◆ **DESCRIPTION OF THE TASK**:
Below are the records; copy each line in which "faster" occurs.

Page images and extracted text

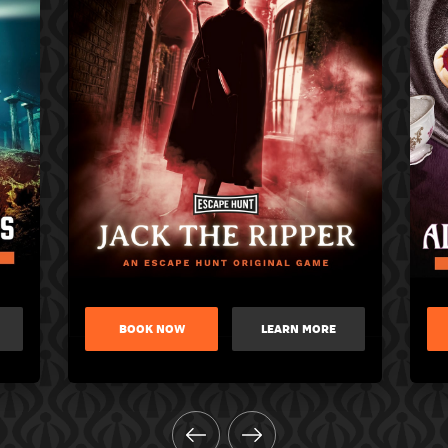
BOOK NOW
LEARN MORE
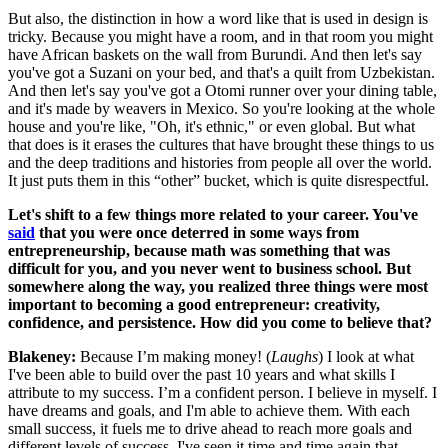
But also, the distinction in how a word like that is used in design is
tricky. Because you might have a room, and in that room you might
have African baskets on the wall from Burundi. And then let's say
you've got a Suzani on your bed, and that's a quilt from Uzbekistan.
And then let's say you've got a Otomi runner over your dining table,
and it's made by weavers in Mexico. So you're looking at the whole
house and you're like, "Oh, it's ethnic," or even global. But what
that does is it erases the cultures that have brought these things to us
and the deep traditions and histories from people all over the world.
It just puts them in this “other” bucket, which is quite disrespectful.
Let's shift to a few things more related to your career. You've
said
that you were once deterred in some ways from
entrepreneurship, because math was something that was
difficult for you, and you never went to business school. But
somewhere along the way, you realized three things were most
important to becoming a good entrepreneur: creativity,
confidence, and persistence. How did you come to believe that?
Blakeney:
Because I’m making money! (
Laughs
) I look at what
I've been able to build over the past 10 years and what skills I
attribute to my success. I’m a confident person. I believe in myself. I
have dreams and goals, and I'm able to achieve them. With each
small success, it fuels me to drive ahead to reach more goals and
different levels of success. I've seen it time and time again that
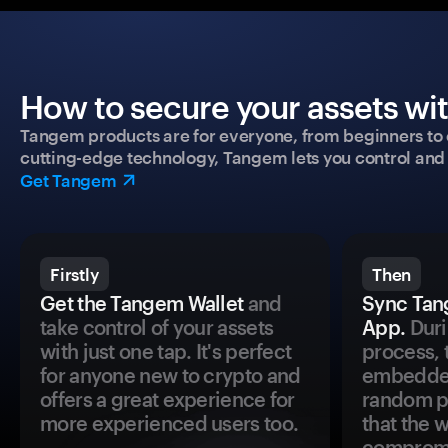
How to secure your assets wi
Tangem products are for everyone, from beginners to 
cutting-edge technology, Tangem lets you control and p
Get Tangem
Firstly
Then
Get the Tangem Wallet
and
Sync Tan
take control of your assets
App.
Duri
with just one tap. It's perfect
process, 
for anyone new to crypto and
embedded
offers a great experience for
random pr
more experienced users too.
that the 
comprom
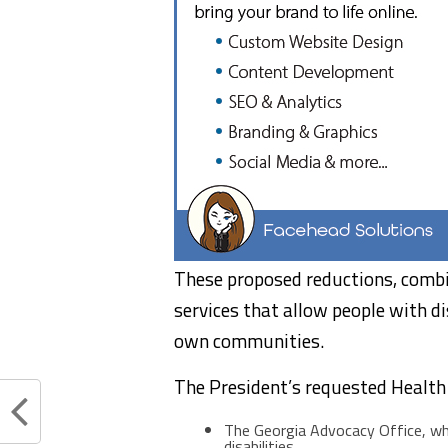
These proposed reductions, combi
services that allow people with disa
own communities.
The President’s requested Health
The Georgia Advocacy Office, whi
disabilities.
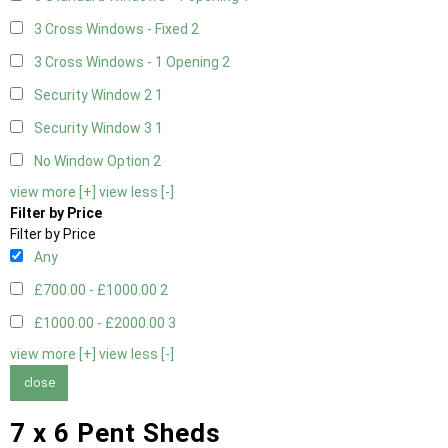
3 Cross Windows - Fixed
2
3 Cross Windows - 1 Opening
2
Security Window 2
1
Security Window 3
1
No Window Option
2
view more [+]
view less [-]
Filter by Price
Filter by Price
Any
£700.00 - £1000.00
2
£1000.00 - £2000.00
3
view more [+]
view less [-]
close
7 x 6 Pent Sheds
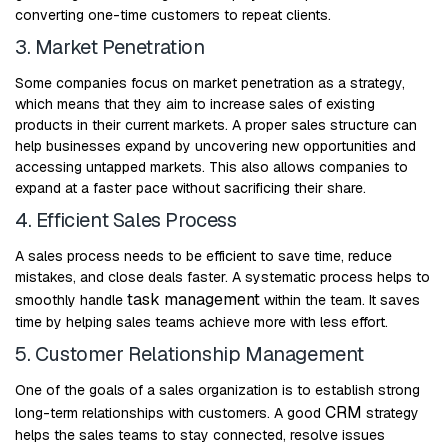
converting one-time customers to repeat clients.
3. Market Penetration
Some companies focus on market penetration as a strategy,
which means that they aim to increase sales of existing
products in their current markets. A proper sales structure can
help businesses expand by uncovering new opportunities and
accessing untapped markets. This also allows companies to
expand at a faster pace without sacrificing their share.
4. Efficient Sales Process
A sales process needs to be efficient to save time, reduce
mistakes, and close deals faster. A systematic process helps to
task management
smoothly handle
within the team. It saves
time by helping sales teams achieve more with less effort.
5. Customer Relationship Management
One of the goals of a sales organization is to establish strong
CRM
long-term relationships with customers. A good
strategy
helps the sales teams to stay connected, resolve issues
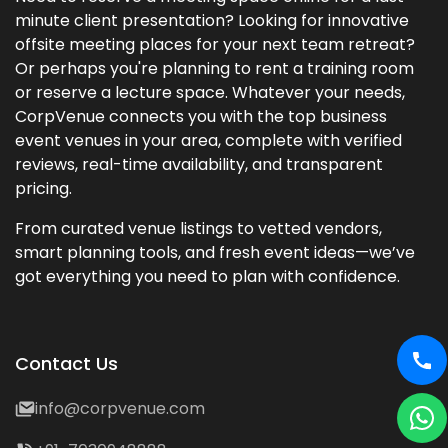
minute client presentation? Looking for innovative
offsite meeting places for your next team retreat?
Or perhaps you're planning to rent a training room
or reserve a lecture space. Whatever your needs,
CorpVenue connects you with the top business
event venues in your area, complete with verified
reviews, real-time availability, and transparent
pricing.
From curated venue listings to vetted vendors,
smart planning tools, and fresh event ideas—we’ve
got everything you need to plan with confidence.
Contact Us
info@corpvenue.com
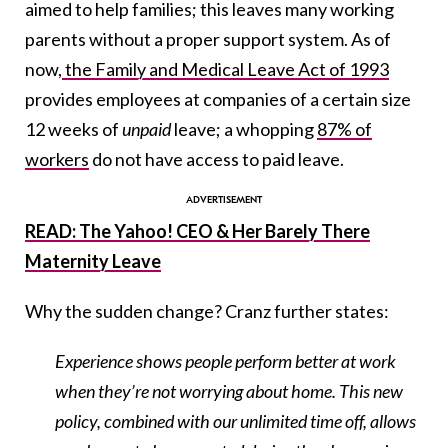
aimed to help families; this leaves many working
parents without a proper support system. As of
now,
the Family and Medical Leave Act of 1993
provides employees at companies of a certain size
12 weeks of
unpaid
leave; a whopping
87% of
workers
do not have access to paid leave.
READ: The Yahoo! CEO & Her Barely There
Maternity Leave
Why the sudden change? Cranz further states:
Experience shows people perform better at work
when they’re not worrying about home. This new
policy, combined with our unlimited time off, allows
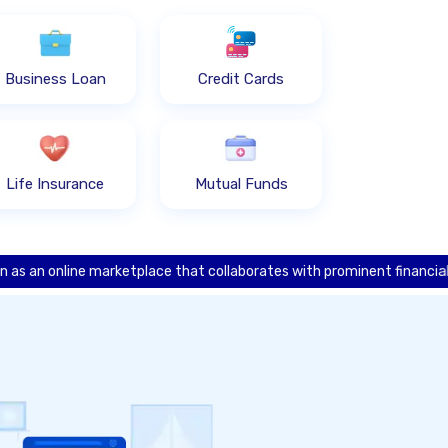
Business Loan
Credit Cards
Life Insurance
Mutual Funds
ine marketplace that collaborates with prominent financial institution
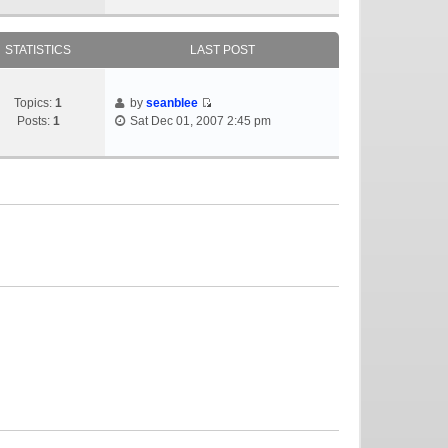
STATISTICS
LAST POST
Topics:
1
by
seanblee
Posts:
1
Sat Dec 01, 2007 2:45 pm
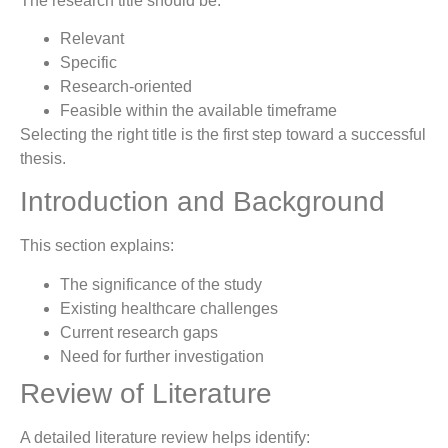
The research title should be:
Relevant
Specific
Research-oriented
Feasible within the available timeframe
Selecting the right title is the first step toward a successful
thesis.
Introduction and Background
This section explains:
The significance of the study
Existing healthcare challenges
Current research gaps
Need for further investigation
Review of Literature
A detailed literature review helps identify:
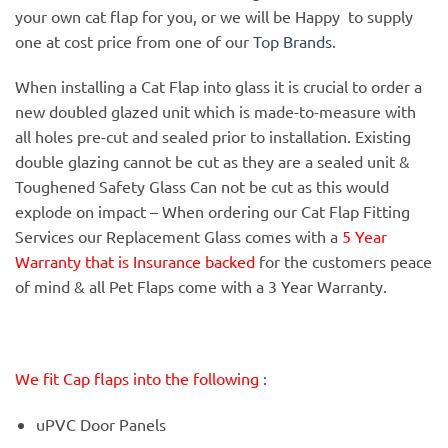
your own cat flap for you, or we will be Happy to supply
one at cost price from one of our
Top Brands
.
When installing a Cat Flap into glass it is crucial to order a
new doubled glazed unit which is made-to-measure with
all holes pre-cut and sealed prior to installation. Existing
double glazing cannot be cut as they are a sealed unit &
Toughened Safety Glass Can not be cut as this would
explode on impact – When ordering our Cat Flap Fitting
Services our Replacement Glass comes with a
5 Year
Warranty that is Insurance backed
for the customers peace
of mind & all Pet Flaps come with a 3 Year Warranty.
We fit Cap flaps into the following
:
uPVC Door Panels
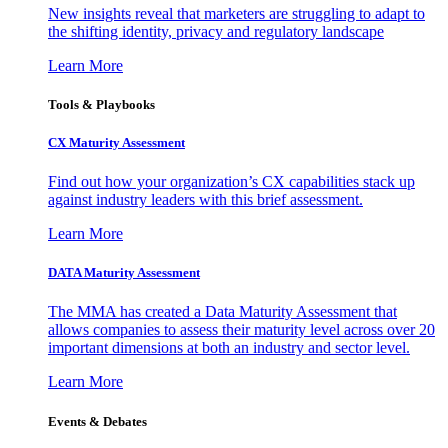
New insights reveal that marketers are struggling to adapt to
the shifting identity, privacy and regulatory landscape
Learn More
Tools & Playbooks
CX Maturity Assessment
Find out how your organization’s CX capabilities stack up
against industry leaders with this brief assessment.
Learn More
DATA Maturity Assessment
The MMA has created a Data Maturity Assessment that
allows companies to assess their maturity level across over 20
important dimensions at both an industry and sector level.
Learn More
Events & Debates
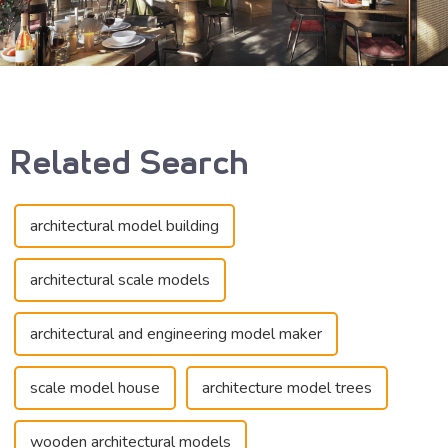
Related Search
architectural model building
architectural scale models
architectural and engineering model maker
scale model house
architecture model trees
wooden architectural models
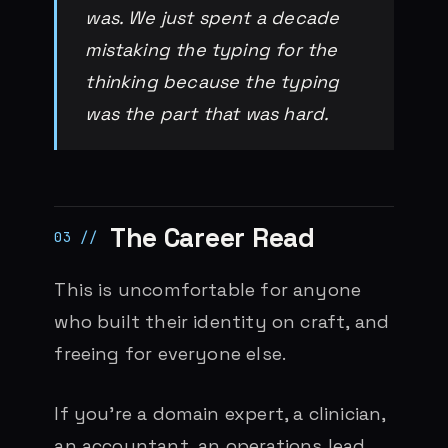
was. We just spent a decade
mistaking the typing for the
thinking because the typing
was the part that was hard.
The Career Read
This is uncomfortable for anyone
who built their identity on craft, and
freeing for everyone else.
If you’re a domain expert, a clinician,
an accountant, an operations lead,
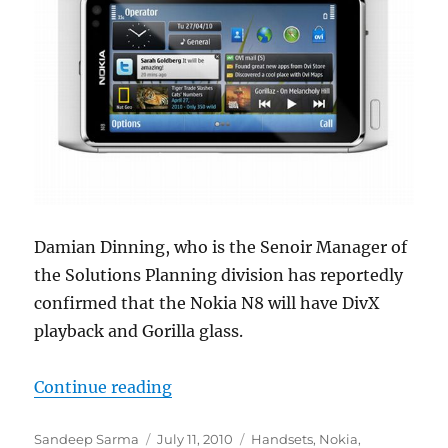
Damian Dinning, who is the Senoir Manager of
the Solutions Planning division has reportedly
confirmed that the Nokia N8 will have DivX
playback and Gorilla glass.
“Nokia N8 to Have DivX Playback a
Continue reading
Author
Posted
Categories
Sandeep Sarma
July 11, 2010
Handsets
,
Nokia
,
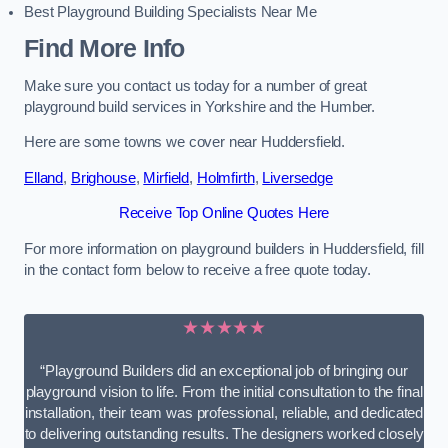
Best Playground Building Specialists Near Me
Find More Info
Make sure you contact us today for a number of great
playground build services in Yorkshire and the Humber.
Here are some towns we cover near Huddersfield.
Elland
,
Brighouse
,
Mirfield
,
Holmfirth
,
Liversedge
Receive Top Online Quotes Here
For more information on playground builders in Huddersfield, fill
in the contact form below to receive a free quote today.
★★★★★
“Playground Builders did an exceptional job of bringing our
playground vision to life. From the initial consultation to the final
installation, their team was professional, reliable, and dedicated
to delivering outstanding results. The designers worked closely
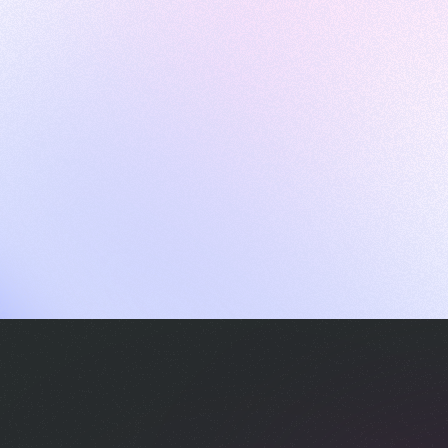
ames
harpen your skills with daily challenges
ompilers
xecute code in an interactive environment
ducative Wrapped 2025
 data analysis of how engineers adapted to Generative AI
nd complex architectures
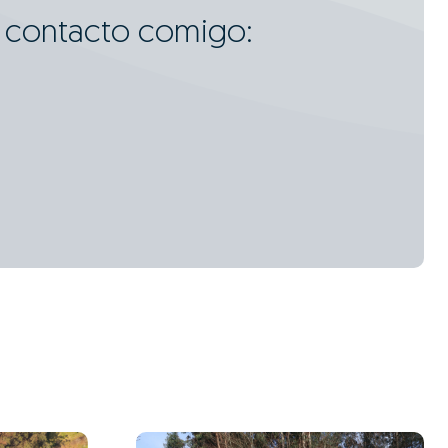
m contacto comigo:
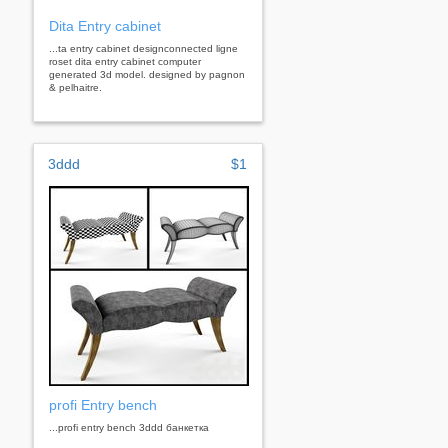
Dita Entry cabinet
...ta entry cabinet designconnected ligne
roset dita entry cabinet computer
generated 3d model. designed by pagnon
& pelhaitre.
3ddd
$1
profi Entry bench
...profi entry bench 3ddd банкетка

◆ **SOLVED EXERCISE**:
expand at a faster pace without sacrificing their share.
mistakes, and close deals faster. A systematic process helps to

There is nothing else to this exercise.